This Friday marks the 70th anniversary of the Montgomery bus boycott, a pivotal moment ignited by Rosa Parks' courageous refusal to give up her seat to a white passenger. While her act became a catalyst for the civil rights movement, it also forced her and her husband Raymond to flee relentless death threats.
In August 1957, they joined the Great Migration north, seeking refuge in Detroit. Yet, as author and professor Bernadette Atuahene details, they exchanged the overt racism of the Jim Crow South for a more insidious, systemic variety that was woven into the very fabric of American housing policy.
The Northern Illusion: Racism Hiding in Plain Sight
In Detroit, the Parks did not face segregated buses. The city offered access to some of the nation's most lucrative blue-collar jobs. By 1950, the median Black household income in Detroit was a robust $2,298, far exceeding the national Black median of $952.

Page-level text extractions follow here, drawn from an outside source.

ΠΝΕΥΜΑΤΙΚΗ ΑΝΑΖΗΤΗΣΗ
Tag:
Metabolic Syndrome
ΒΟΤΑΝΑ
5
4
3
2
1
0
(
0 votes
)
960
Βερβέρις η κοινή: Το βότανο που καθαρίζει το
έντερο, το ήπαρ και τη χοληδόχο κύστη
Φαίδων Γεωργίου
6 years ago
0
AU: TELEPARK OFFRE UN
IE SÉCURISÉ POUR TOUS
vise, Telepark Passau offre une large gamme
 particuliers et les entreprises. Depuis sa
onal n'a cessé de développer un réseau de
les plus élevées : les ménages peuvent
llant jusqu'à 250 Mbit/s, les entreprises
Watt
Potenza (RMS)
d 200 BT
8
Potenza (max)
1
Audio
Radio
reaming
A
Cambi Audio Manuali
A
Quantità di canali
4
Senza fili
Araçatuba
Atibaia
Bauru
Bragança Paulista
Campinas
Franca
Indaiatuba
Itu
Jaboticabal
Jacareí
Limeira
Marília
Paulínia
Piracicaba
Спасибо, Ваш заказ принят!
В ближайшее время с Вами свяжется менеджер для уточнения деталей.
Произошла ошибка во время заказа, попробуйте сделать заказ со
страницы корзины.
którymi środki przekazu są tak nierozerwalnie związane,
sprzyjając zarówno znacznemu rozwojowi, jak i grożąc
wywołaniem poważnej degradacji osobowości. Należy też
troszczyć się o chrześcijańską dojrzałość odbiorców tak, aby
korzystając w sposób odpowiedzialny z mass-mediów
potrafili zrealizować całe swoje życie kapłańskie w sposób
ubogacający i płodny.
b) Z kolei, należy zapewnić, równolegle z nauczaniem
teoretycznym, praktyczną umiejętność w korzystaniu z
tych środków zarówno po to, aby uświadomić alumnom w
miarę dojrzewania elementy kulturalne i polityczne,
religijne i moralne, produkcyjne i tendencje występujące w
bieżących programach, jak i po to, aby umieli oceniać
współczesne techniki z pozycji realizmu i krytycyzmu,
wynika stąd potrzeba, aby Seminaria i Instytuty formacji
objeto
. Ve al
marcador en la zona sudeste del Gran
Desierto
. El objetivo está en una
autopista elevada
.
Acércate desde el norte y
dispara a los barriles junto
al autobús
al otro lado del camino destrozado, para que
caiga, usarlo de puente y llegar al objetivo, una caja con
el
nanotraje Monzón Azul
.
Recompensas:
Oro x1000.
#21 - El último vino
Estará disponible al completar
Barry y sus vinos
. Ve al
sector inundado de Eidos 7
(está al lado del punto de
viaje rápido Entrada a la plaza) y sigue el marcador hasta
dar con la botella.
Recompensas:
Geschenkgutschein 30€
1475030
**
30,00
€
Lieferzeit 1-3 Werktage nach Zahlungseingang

However, this economic success was systematically thwarted when it came to securing quality housing. A web of racist policies – defined as any laws or processes that produce racial inequity – prevented Black families from translating earnings into stable homeownership and community wealth.
These policies included racial covenants, legal agreements that barred Black residents from certain neighbourhoods, confining them to overcrowded urban areas. The federal government's redlining practices then formally marked these Black neighbourhoods as high-risk, cutting them off from mortgages and investment.
The Mechanisms of Dispossession
The consequences were devastating and multi-layered. Real estate agents engaged in blockbusting, scaring white homeowners into selling cheaply by claiming Black arrivals would destroy property values, only to resell those homes to Black families at inflated prices.
Later, urban renewal programmes in the 1950s and 1960s demolished entire Black communities under the guise of eradicating blight. These projects destroyed not just buildings, but thriving businesses, cultural hubs, and the vital social networks that held communities together.
Displaced families, with nowhere else to go, were forced into other limited Black neighbourhoods, creating overcrowded conditions of trauma and "root shock" – a term describing the severe stress of losing one's emotional ecosystem – which often led to increased social strain.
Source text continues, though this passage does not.